我が神、我が神、なぜわたしを見捨てたのですか。

エロヒー(アラム語)、エリー(ヘブライ語)を「エリヤ」とローマ兵が聞き間違えた

ユダヤ会堂ではヘブライ語で聖書が読まれ、訳や解説等はアラム語で行われていた。恐らく、詩篇22篇イエス愛唱の詩篇の一つで、ヘブライ語と共にアラム語でも、よく引用していたのではないか(加藤常昭牧師)

詩篇22篇
前半、神から見捨てられ、敵に苦しめられる苦しみ
後半、賛美と喜び

主イエスは、苦しみのあまり、絶望してこの言葉を発したのではない。神に見捨てられる人間に代わって絶望したのでもない。主イエスは、この苦しみ、神様から断絶した苦しみを一人で受けなければならないことは分かっていた。分かっていて、敢えて自ら十字架に架けられた。

父なる神様も敢えて、主イエスから離れ、助けない。

神様の助けのないただ一人という状況の中で、義なる人が悪魔との戦いを戦い抜く
→完全な人間として悪魔との戦いに勝利

ヘブル人への手紙
5:8キリストは御子であられるのに、お受けになった多くの苦しみによって従順を学び、 5:9完全な者とされ、彼に従うすべての人々に対して、とこしえの救いを与える者となり、

詩篇22:1 わが神、わが神。どうして、私をお見捨てになったのですか。遠く離れて私をお救いにならないのですか。私のうめきのことばにも。
22:2 わが神。昼、私は呼びます。しかし、あなたはお答えになりません。夜も、私は黙っていられません。
22:3 けれども、あなたは聖であられ、イスラエルの賛美を住まいとしておられます。

3節別訳
あなたは聖であります。イスラエルの賛美を待っておられます。
あなたは聖であり、御座につき、イスラエルの賛美です。

エリ、エリ
私の神様、私の神様
2度名を呼ぶ=確実な応答を求める時

「アブラハム、アブラハム」(イサクを捧げようとするアブラハムを止める時)
「モーセ、モーセ」(モーセを解放者として召命する時)
「サムエル、サムエル」(預言者として召命する時)
「ペテロ、ペテロ」(イエス否認を予告する時)
「サウル、サウル」(迫害者サウルの本質を呼び起こす時)

・父なる神様の主イエスに対する深い信頼
・主イエスの神様に対する深い信頼の呼びかけ

→完全な人→悪魔に対する人の勝利
=とこしえの救いを与える者
→その血が完全な贖いを成し遂げた

15:37それから、イエスは大声をあげて息を引き取られた。 15:38神殿の幕が上から下まで真二つに裂けた。
=十字架刑による死とは異なる死(ピラトの驚き)
=自らの命(血)を肉体から解放した
=ご自身の命(血)を至聖所の中に持って入られた

ヘブル人への手紙
9:11しかしキリストは、すでに成就したすばらしい事がらの大祭司として来られ、手で造った物でない、言い替えれば、この造られた物とは違った、さらに偉大な、さらに完全な幕屋を通り、 9:12また、やぎと子牛との血によってではなく、ご自分の血によって、ただ一度、まことの聖所にはいり、永遠の贖いを成し遂げられたのです。 9:13もし、やぎと雄牛の血、また雌牛の灰を汚れた人々に注ぎかけると、それがきよめの働きをして肉体をきよいものにするとすれば、 9:14まして、キリストが傷のないご自身を、とこしえの御霊によって神におささげになったその血は、どんなにか私たちの良心をきよめて死んだ行ないから離れさせ、生ける神に仕える者とすることでしょう。

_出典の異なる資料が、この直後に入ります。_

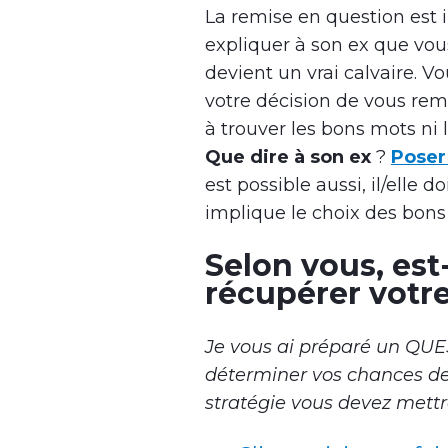
La remise en question est 
expliquer à son ex que vou
devient un vrai calvaire. 
votre décision de vous rem
à trouver les bons mots ni 
Que dire à son ex
?
Poser
est possible aussi, il/elle 
implique le choix des bons
Selon vous, est-
récupérer votre
Je vous ai préparé un QU
déterminer vos chances de 
stratégie vous devez mettr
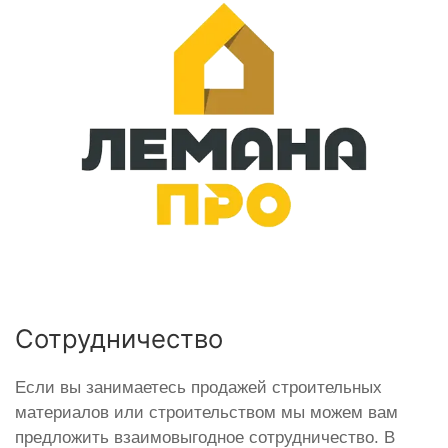
Сотрудничество
Если вы занимаетесь продажей строительных
материалов или строительством мы можем вам
предложить взаимовыгодное сотрудничество. В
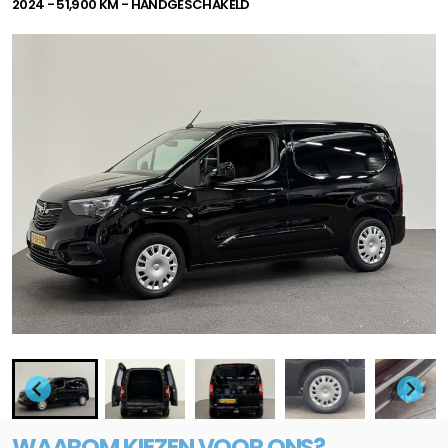
2024 - 51,900 KM - HANDGESCHAKELD
WAAROM KIEZEN VOOR ONS?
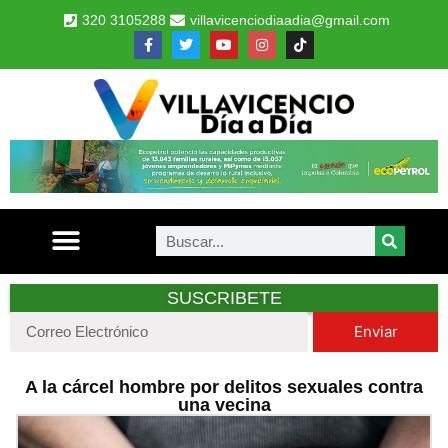
320 3105288
villavicenciodiaadia@gmail.com
SUSCRIBETE
Enviar
A la cárcel hombre por delitos sexuales contra
una vecina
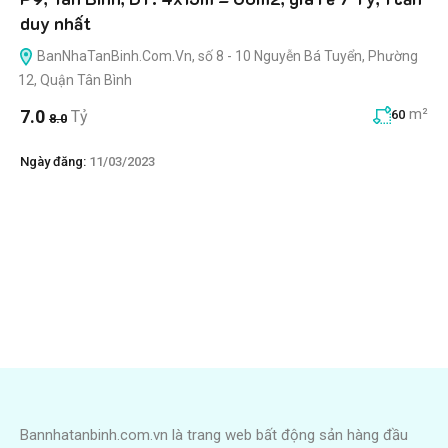
duy nhất
BanNhaTanBinh.Com.Vn, số 8 - 10 Nguyễn Bá Tuyển, Phường
12, Quận Tân Bình
m²
7.0
Tỷ
60
8.0
Ngày đăng:
11/03/2023
Bannhatanbinh.com.vn là trang web bất động sản hàng đầu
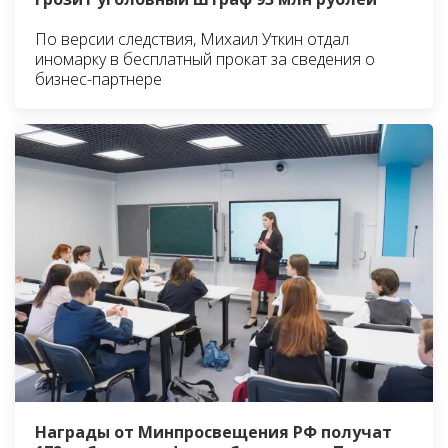
По версии следствия, Михаил Уткин отдал
иномарку в бесплатный прокат за сведения о
бизнес-партнере
Награды от Минпросвещения РФ получат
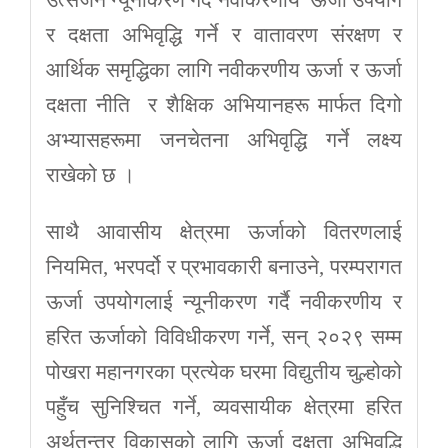
र दक्षता अभिवृद्धि गर्ने र वातावरण संरक्षण र
आर्थिक समृद्धिका लागि नवीकरणीय ऊर्जा र ऊर्जा
दक्षता नीति र शैक्षिक अभियानहरू मार्फत दिगो
अभ्यासहरूमा जनचेतना अभिवृद्धि गर्ने लक्ष्य
राखेको छ ।
साथै आवासीय क्षेत्रमा ऊर्जाको वितरणलाई
नियमित, भरपर्दो र प्रभावकारी बनाउने, परम्परागत
ऊर्जा उपयोगलाई न्यूनीकरण गर्दै नवीकरणीय र
हरित ऊर्जाको विविधीकरण गर्ने, सन् २०२९ सम्म
पोखरा महानगरका प्रत्येक घरमा विद्युतीय चुल्होको
पहुँच सुनिश्चित गर्ने, व्यवसायीक क्षेत्रमा हरित
अर्थतन्त्र विकासको लागि ऊर्जा दक्षता अभिवृद्धि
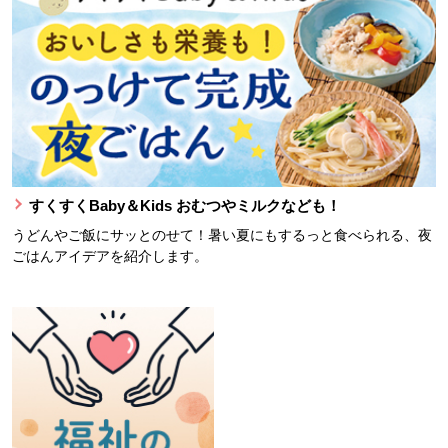
すくすくBaby＆Kids おむつやミルクなども！
うどんやご飯にサッとのせて！暑い夏にもするっと食べられる、夜
ごはんアイデアを紹介します。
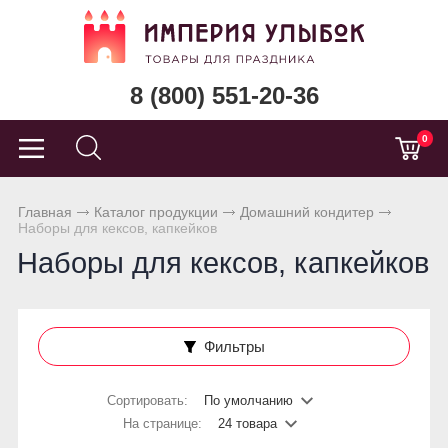
8 (800) 551-20-36
0
Главная
Каталог продукции
Домашний кондитер
Наборы для кексов, капкейков
Наборы для кексов, капкейков
Фильтры
Сортировать:
По умолчанию
На странице:
24 товара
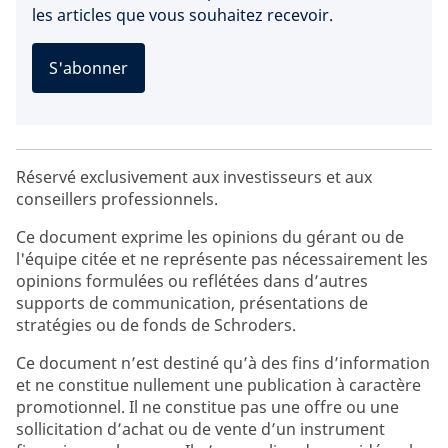
les articles que vous souhaitez recevoir.
S'abonner
Réservé exclusivement aux investisseurs et aux
conseillers professionnels.
Ce document exprime les opinions du gérant ou de
l'équipe citée et ne représente pas nécessairement les
opinions formulées ou reflétées dans d’autres
supports de communication, présentations de
stratégies ou de fonds de Schroders.
Ce document n’est destiné qu’à des fins d’information
et ne constitue nullement une publication à caractère
promotionnel. Il ne constitue pas une offre ou une
sollicitation d’achat ou de vente d’un instrument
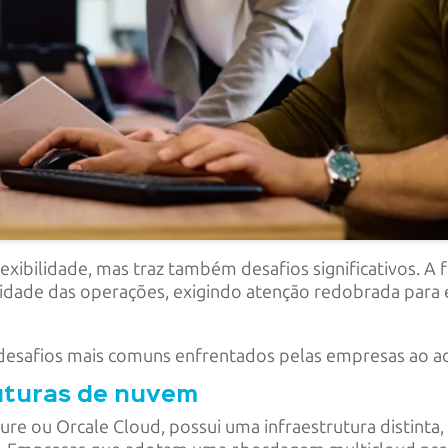
xibilidade, mas traz também desafios significativos. A
ade das operações, exigindo atenção redobrada para evit
os desafios mais comuns enfrentados pelas empresas ao
ruturas de nuvem
e ou Orcale Cloud, possui uma infraestrutura distinta,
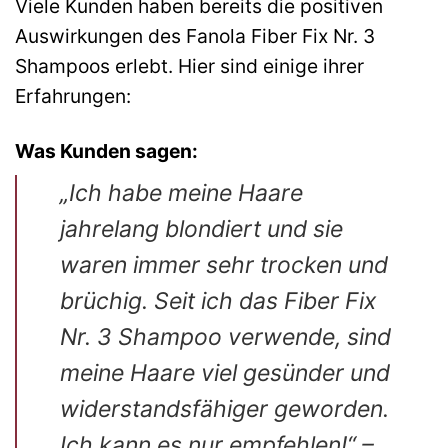
Viele Kunden haben bereits die positiven
Auswirkungen des Fanola Fiber Fix Nr. 3
Shampoos erlebt. Hier sind einige ihrer
Erfahrungen:
Was Kunden sagen:
„Ich habe meine Haare
jahrelang blondiert und sie
waren immer sehr trocken und
brüchig. Seit ich das Fiber Fix
Nr. 3 Shampoo verwende, sind
meine Haare viel gesünder und
widerstandsfähiger geworden.
Ich kann es nur empfehlen!“ –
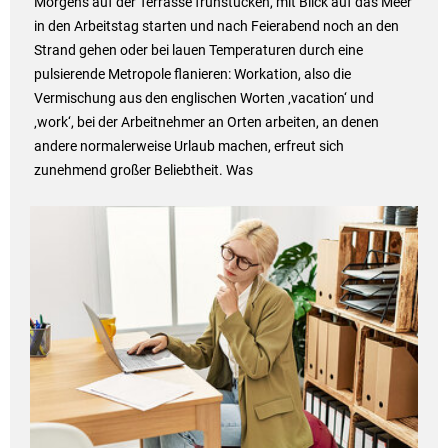
Morgens auf der Terrasse frühstücken, mit Blick auf das Meer
in den Arbeitstag starten und nach Feierabend noch an den
Strand gehen oder bei lauen Temperaturen durch eine
pulsierende Metropole flanieren: Workation, also die
Vermischung aus den englischen Worten ‚vacation‘ und
‚work‘, bei der Arbeitnehmer an Orten arbeiten, an denen
andere normalerweise Urlaub machen, erfreut sich
zunehmend großer Beliebtheit. Was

10:11また、すべて祭司は毎日立って礼拝の務めをなし、同じいけにえをくり返しささげますが、それらは決して罪を除き去ることができません。 10:12しかし、キリストは、罪のために一つの永遠のいけにえをささげて後、神の右の座に着き、 10:13それからは、その敵がご自分の足台となるのを待っておられるのです。 10:14キリストはきよめられる人々を、一つのささげ物によって、永遠に全うされたのです。

10:19こういうわけですから、兄弟たち。私たちは、イエスの血によって、大胆にまことの聖所にはいることができるのです。 10:20イエスはご自分の肉体という垂れ幕を通して、私たちのためにこの新しい生ける道を設けてくださったのです。 10:21また、私たちには、神の家をつかさどる、この偉大な祭司があります。 10:22そのようなわけで、私たちは、心に血の注ぎを受けて邪悪な良心をきよめられ、からだをきよい水で洗われたのですから、全き信仰をもって、真心から神に近づこうではありませんか。

ヨハネの手紙第一1:7
御子イエスの血はすべての罪から私たちをきよめます。